Benedetto Nucci (1515-1587) was an Italian painter of the late-Renaissance or Mannerism period.

==Biography==
He was born in Cagli. He was a pupil of Pietro Paolo Baldinacci in Gubbio, in the Church State, today in Umbria. Benedetto married his master's daughter, Orsolina, in 1549. He did not train with Raffaellino dal Colle, as reported, but was highly influenced by Raphael.

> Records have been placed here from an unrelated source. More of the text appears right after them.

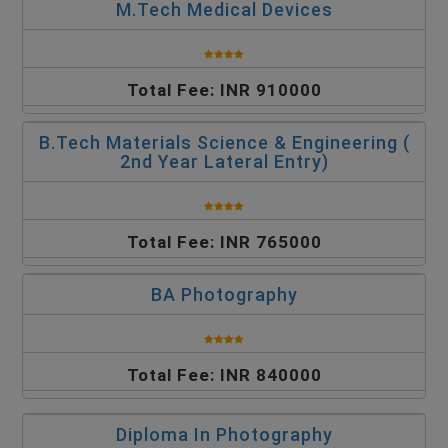
M.Tech Medical Devices
Total Fee: INR 910000
B.Tech Materials Science & Engineering (
2nd Year Lateral Entry)
Total Fee: INR 765000
BA Photography
Total Fee: INR 840000
Diploma In Photography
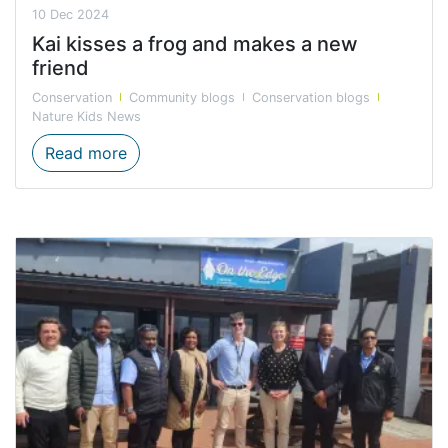
10 Dec 2024
Kai kisses a frog and makes a new
friend
Conservation
Community blogs
Conservation blogs
Nature Kids News
Kai kisses a frog and makes a new friend
Read more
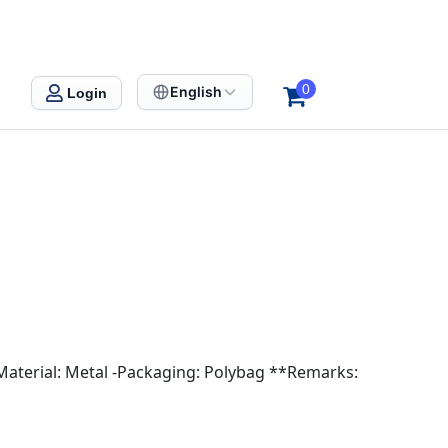
0
English
Login
-Material: Metal -Packaging: Polybag **Remarks:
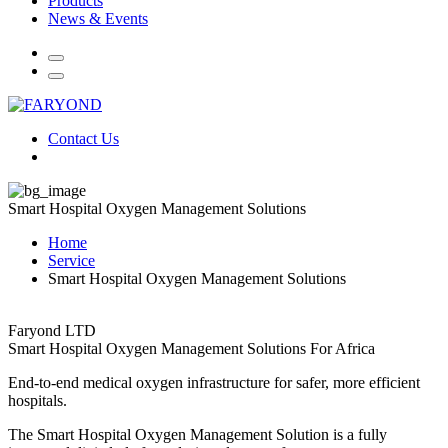
Products
News & Events
Contact Us
Smart Hospital Oxygen Management Solutions
Home
Service
Smart Hospital Oxygen Management Solutions
Faryond LTD
Smart Hospital Oxygen Management Solutions For Africa
End-to-end medical oxygen infrastructure for safer, more efficient
hospitals.
The Smart Hospital Oxygen Management Solution is a fully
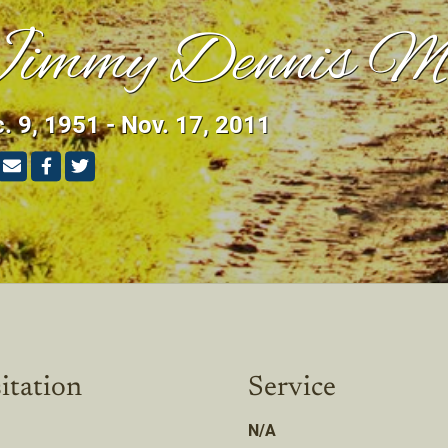
immy Dennis M
. 9, 1951 - Nov. 17, 2011
itation
Service
N/A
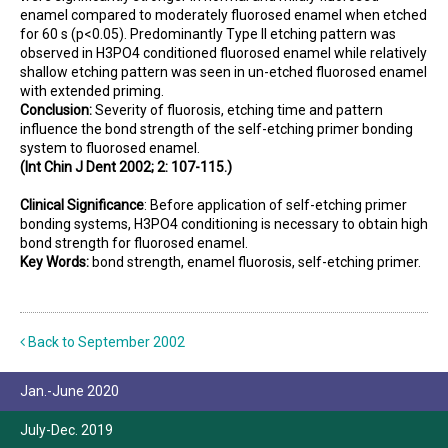
enamel compared to moderately fluorosed enamel when etched
for 60 s (p<0.05). Predominantly Type II etching pattern was
observed in H3PO4 conditioned fluorosed enamel while relatively
shallow etching pattern was seen in un-etched fluorosed enamel
with extended priming.
Conclusion:
Severity of fluorosis, etching time and pattern
influence the bond strength of the self-etching primer bonding
system to fluorosed enamel.
(Int Chin J Dent 2002; 2: 107-115.)
Clinical Significance
:
Before application of self-etching primer
bonding systems, H3PO4 conditioning is necessary to obtain high
bond strength for fluorosed enamel.
Key Words:
bond strength, enamel fluorosis, self-etching primer.
Back to September 2002
Jan.-June 2020
July-Dec. 2019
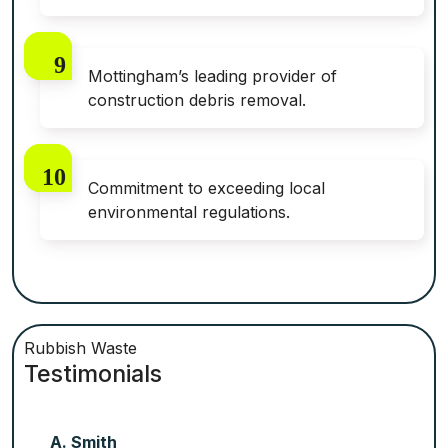
Mottingham’s leading provider of
construction debris removal.
Commitment to exceeding local
environmental regulations.
Rubbish Waste
Testimonials
A. Smith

He painted several works, mainly for religious institutions in northern Umbria. Among them, a Madonna and Child with Saints (1570) for the Cathedral in Gubbio, and a triptych depicting the Madonna and Child with Saint Anne, Saint Peter and Saint John the Baptist (Trittico di Baccaresca, ca. 1565, Gubbio, Museo Diocesano). The latter work was commissioned by Gabriele, Filippo and Antonio Gabrielli for the church in their castle at Baccaresca, near Gubbio.

Among his pupils were his son (or brother) Virgilio (trained also in Rome with Daniele da Volterra, and died in Gubbio in 1621); Mario Marioni; Giovanni Maria Baldassini (active 1540–1601); Bernardino Brozzi (1555–1617); and one of the more prominent painters of Gubbio, Felice Damiani.